第60話


「「「「「ザワッ……」」」」」


 無数の不気味な枯れ木群が見下ろす、郊外に位置する呪われた森。


 遥か昔、一人の魔女が生きたまま焼かれた森として知られ、普段は誰も寄り付かない閑散とした場所が、今日に限っては異様な盛り上がりを見せていた。


 それもそのはずであり、これから治癒使いのラウルを賭け、SS級パーティー『聖域の守護者』とA級パーティー『神々の申し子』による決戦が行われようとしていたのだ。


 さらに王様が聖覧する御前試合ということもあって、周囲には兵隊やギルドの関係者だけでなく、噂を聞きつけた野次馬たちの姿も散見できた。


 まもなく音楽隊によるファンファーレが盛大に鳴り響き、どよめきとともに小鳥の群れが一斉に飛び立つ中、選ばれし立会人が決闘場所の中央まで厳かに歩を進め、咳払いとともに勇ましい声を上げる。


「オッホン! えー、これよりまもなく、二組のパーティー、『聖域の守護者』と『神々の申し子』のメンバーによる決闘を執り行う! リーダーを除く同職同士が1対1で戦い、先に2勝したパーティーが勝利とする!」


「「「「「ウオオオォォッ……!」」」」」


 集まった人々の拍手と歓声に押し出されるようにして、まず中央に出てきたのは『神々の申し子』の一人、片手剣使いのシェリーであり、少し遅れてやってきた同職のユリムと向かい合う格好となった。


「お久しぶりですねえ、ユリム」


「……は、は、はい、シェ、シェリーさん……」


「あらあら、そんなに声が震えるほど緊張してらっしゃって、果たして大丈夫なのですかね? こんなことでは勝負にすらならないのではと、戦う前から心配になってしまいます」


「……あ、あなたに心配なんかされたくないです……」


「フフッ。強がっているのは丸わかりですよ」


「うぅ……」


 青ざめた顔で口元を引き攣らせるユリムとは対照的に、余裕の表情で舌なめずりをしてみせるシェリー。
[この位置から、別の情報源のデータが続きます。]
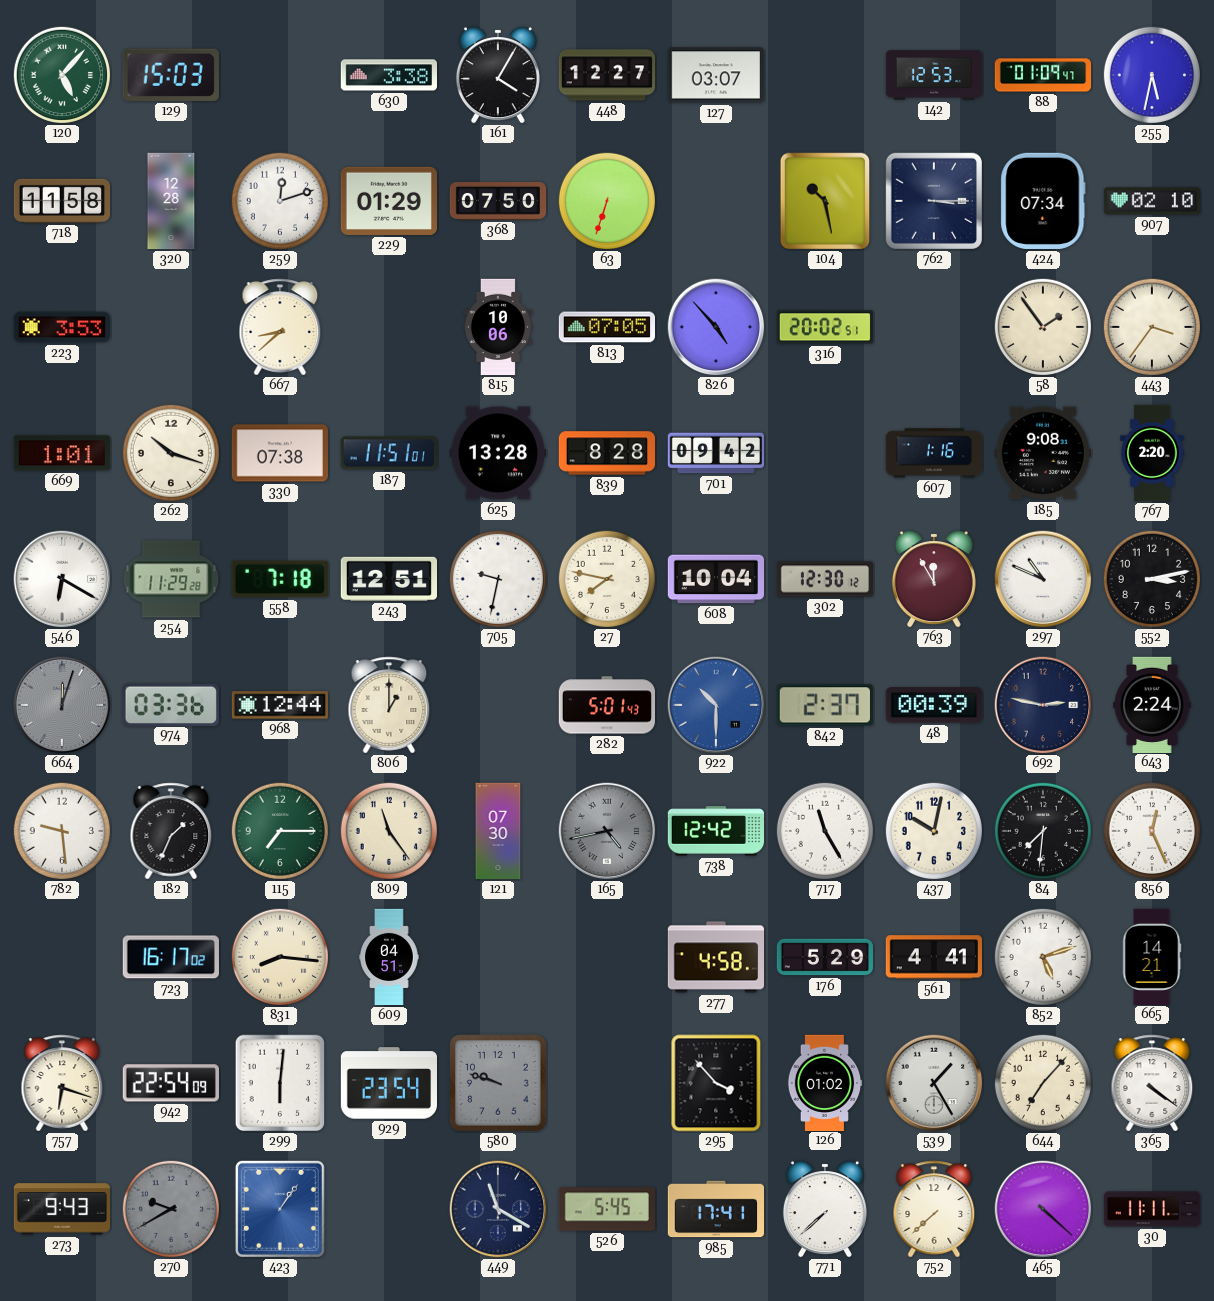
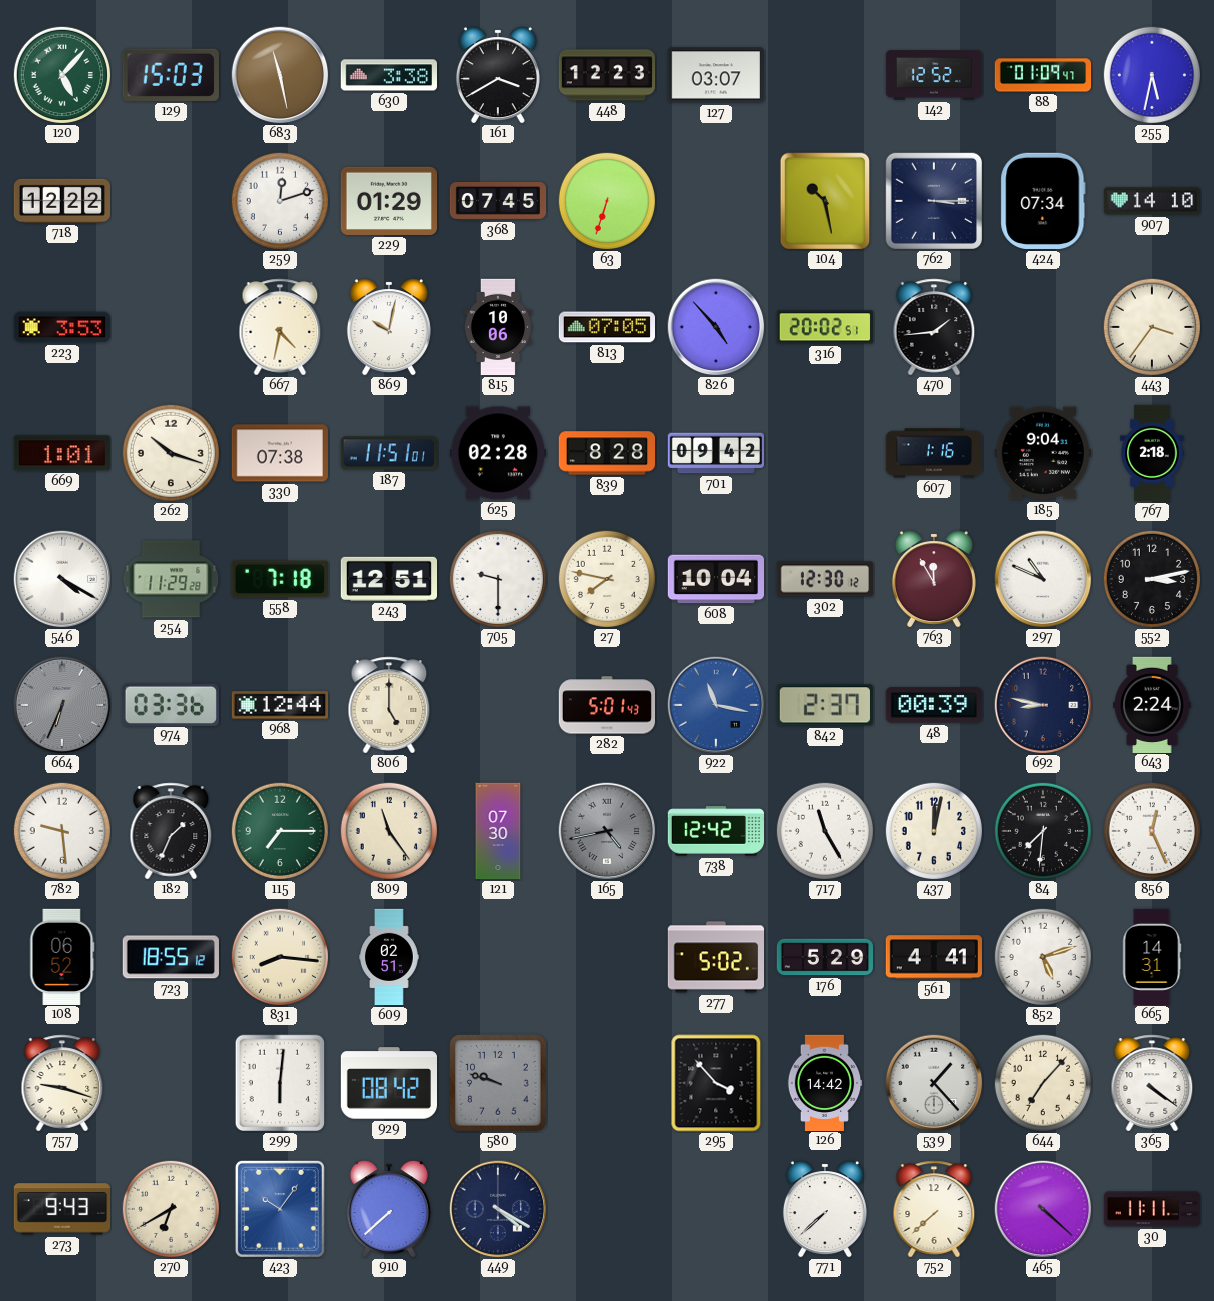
683: none -> 11:28
161: 4:05 -> 3:40
448: 12:27 -> 12:23
142: 12:53 -> 12:52
718: 11:58 -> 12:22
320: 12:28 -> none
368: 07:50 -> 07:45
907: 02:10 -> 14:10
667: 8:38 -> 4:32
869: none -> 10:02
470: none -> 1:44
58: 1:54 -> none
625: 13:28 -> 02:28
185: 9:08 -> 9:04
767: 2:20 -> 2:18
546: 6:20 -> 4:20
705: 9:32 -> 9:30
664: 12:03 -> 6:34
806: 1:00 -> 5:00
922: 10:30 -> 11:17
692: 2:47 -> 8:47
437: 10:02 -> 12:02
108: none -> 06:52
723: 16:17 -> 18:55
609: 04:51 -> 02:51
277: 4:58 -> 5:02
665: 14:21 -> 14:31
757: 6:18 -> 9:18
942: 22:54 -> none
929: 23:54 -> 08:42
126: 01:02 -> 14:42
539: 1:25 -> 1:23
270: 9:40 -> 6:40
270 dial: grey -> cream
423: 1:06 -> 10:06
910: none -> 7:38
449: 11:20 -> 4:20
526: 5:45 -> none
985: 17:41 -> none
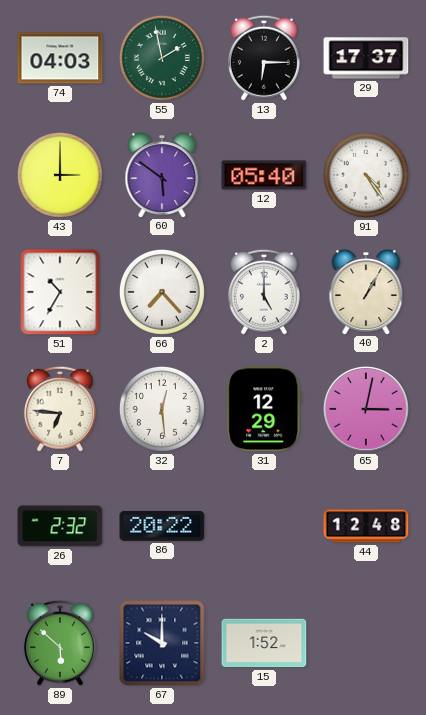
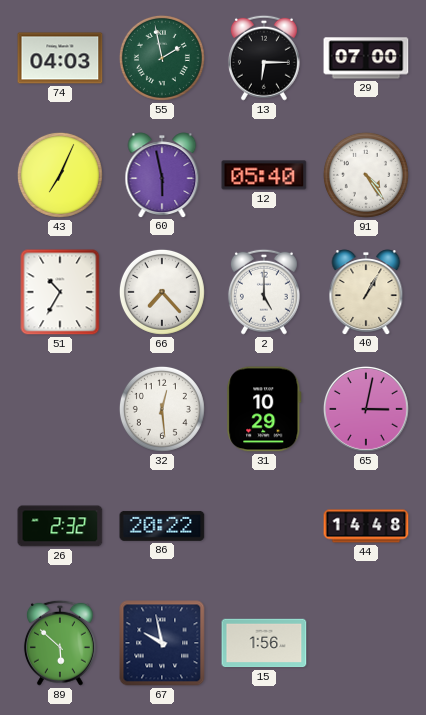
29: 17:37 -> 07:00
43: 3:00 -> 7:04
60: 5:51 -> 5:58
7: 6:46 -> none
31: 12:29 -> 10:29
44: 12:48 -> 14:48
67: 10:00 -> 9:58
15: 1:52 -> 1:56
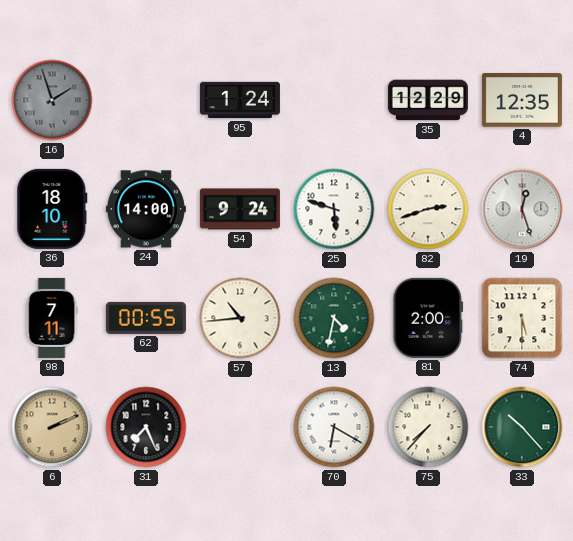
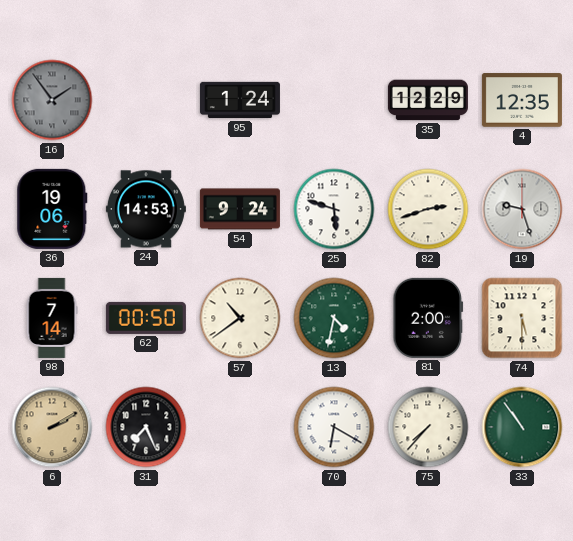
16: 1:57 -> 1:54
36: 18:10 -> 19:06
24: 14:00 -> 14:53
19: 12:27 -> 9:27
98: 7:11 -> 7:14
62: 00:55 -> 00:50
57: 10:44 -> 10:39
6: 2:11 -> 2:10
33: 10:23 -> 10:54
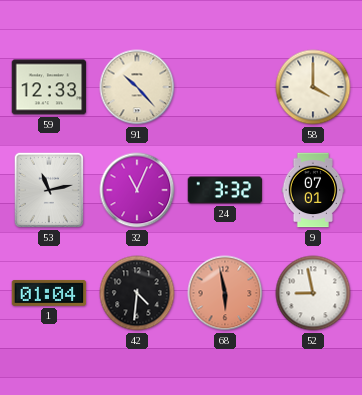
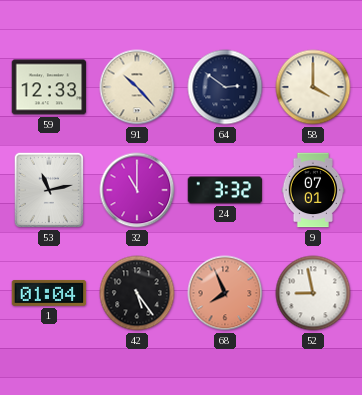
64: none -> 2:51
32: 11:04 -> 11:00
42: 4:31 -> 5:24
68: 5:58 -> 7:56
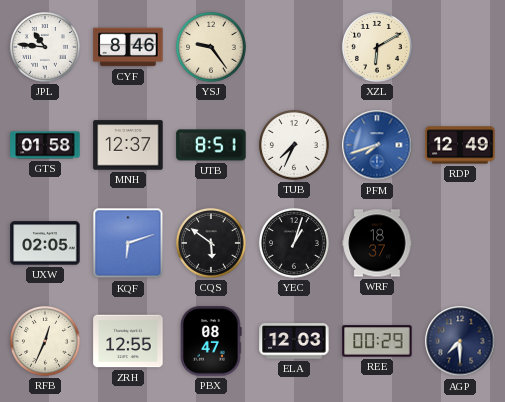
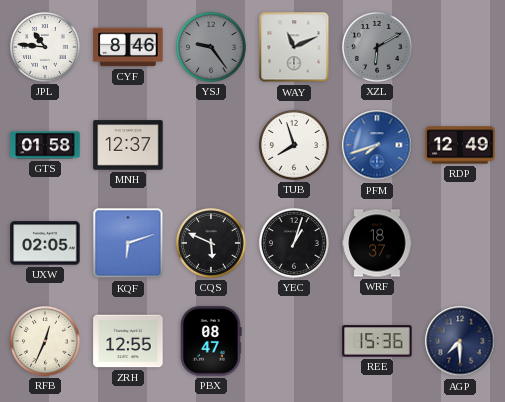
YSJ dial: cream -> grey
WAY: none -> 11:11
XZL dial: cream -> grey
UTB: 8:51 -> none
TUB: 7:34 -> 7:57
CQS: 5:51 -> 5:49
ELA: 12:03 -> none
REE: 00:29 -> 15:36
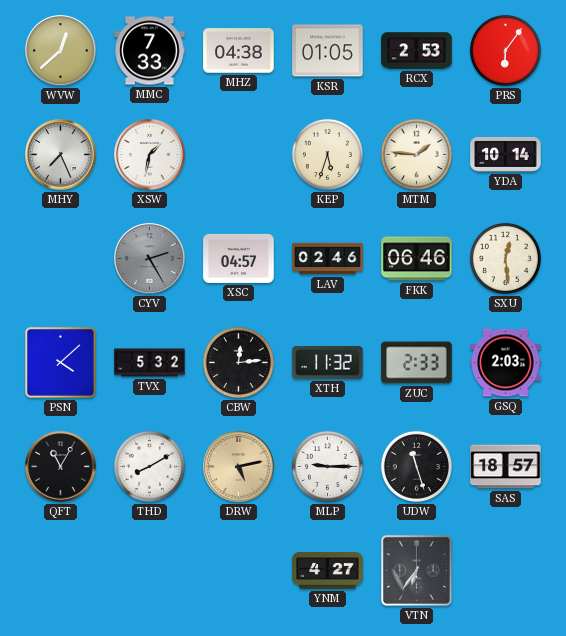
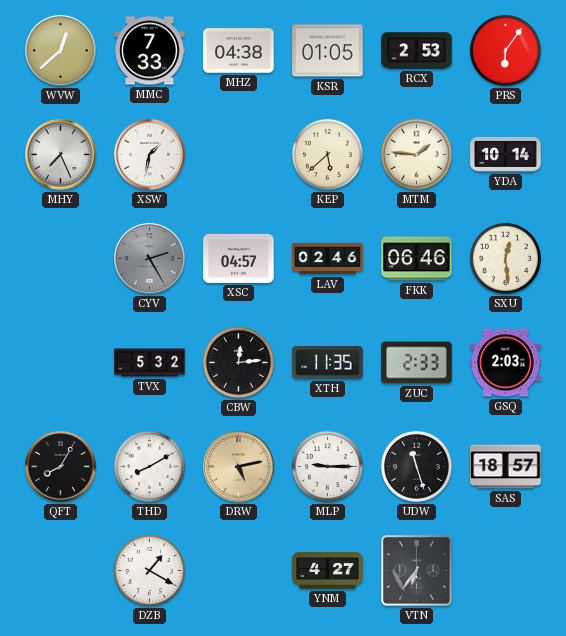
KEP: 5:33 -> 5:38
PSN: 4:08 -> none
XTH: 11:32 -> 11:35
QFT: 11:05 -> 8:05
DZB: none -> 1:20
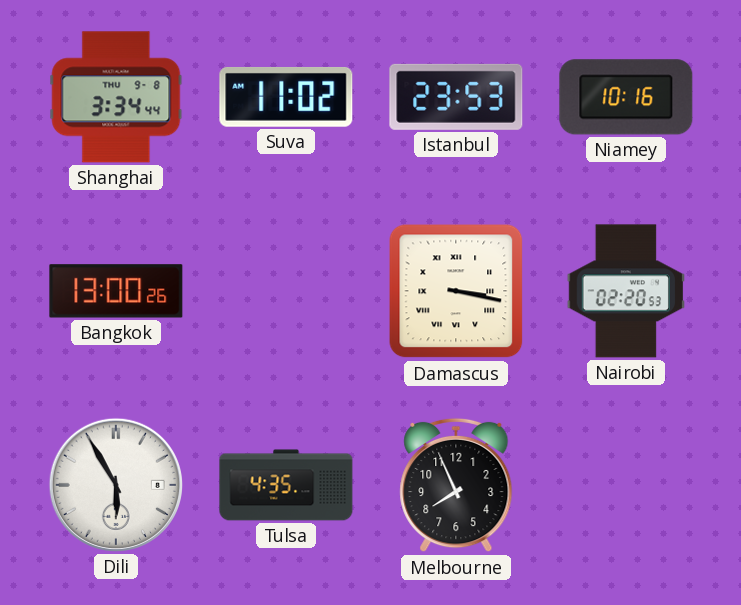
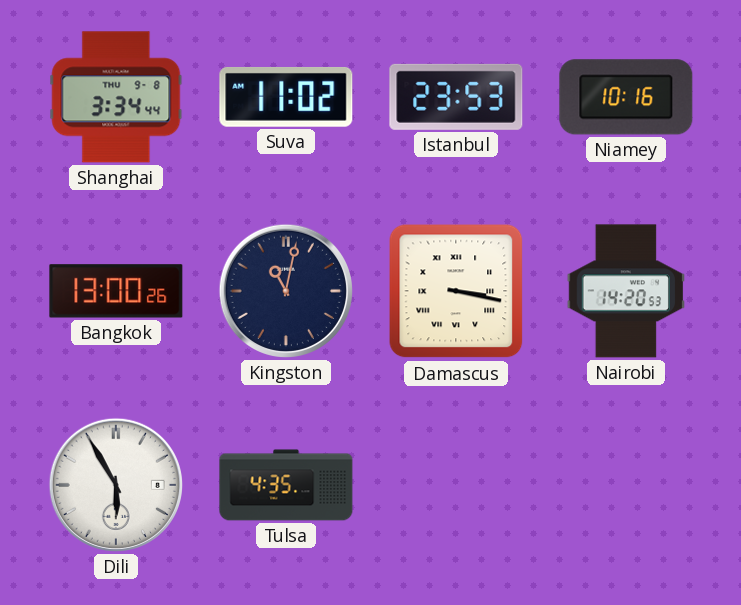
Kingston: none -> 11:02
Nairobi: 02:20 -> 14:20
Melbourne: 7:56 -> none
「それにしても、ユリム。あれから随分と出世したようですけれど、その席は本来、私たちが座るべき場所なのはちゃんと理解できてますか?」


「そ、それは違います……」


「はい? 何が違うというのですかね? 変異種ゴーレムに逃げられた挙句、進化までさせてしまった戦犯のあなた方にSS級という称号は相応しくありません。よって、速やかに私たちが勝利し、ラウルも返していただきますね」


「……そ、それは、やってみないとわかりませんです……。あ、あなたたちには、この座も、ラウルさんも……絶対に渡しません……」


 弱々しくもユリムがそう返すと、シェリーが威嚇するように目を吊り上げてみせた。


「へえ。私の前だと気圧されて何も言えなかった子が、よくぞここまで成長したものですね。それとも、弱々しい振りをしながらも、バカな男二人を手玉に取っていたのでしょうか」


「…………」


 シェリーの嘲笑交じりの発言を聞くなり、目の色が変わるユリム。


「シェリーさん、あなたに何がわかるっていうです……? 私のことをバカにするのは一向に構いません。でも……大切な仲間を侮辱するのはおやめください……!」


「あらあら。こんなところでも周りに対して純情な乙女アピールですか。とっても素晴らしい心がけですねっ」


「オホンッ。えー、二人とも、勝負をする前に盛り上がるのは結構なことですが、そろそろ準備はよいですかな?」


「は、はいです……」


「了解です。ま、どうせあっけなく終わりますけれど」


 立会人の催促に対し、うなずきつつ距離を取るユリムとシェリー。


「えー、それではこれより、十秒後に決闘を始めるものとする!」


「「「「「――ワアアアァァッ!」」」」」


 それからあっという間に十秒が経過し、因縁の深いパーティー同士の決戦がいよいよ幕を開けるのであった……。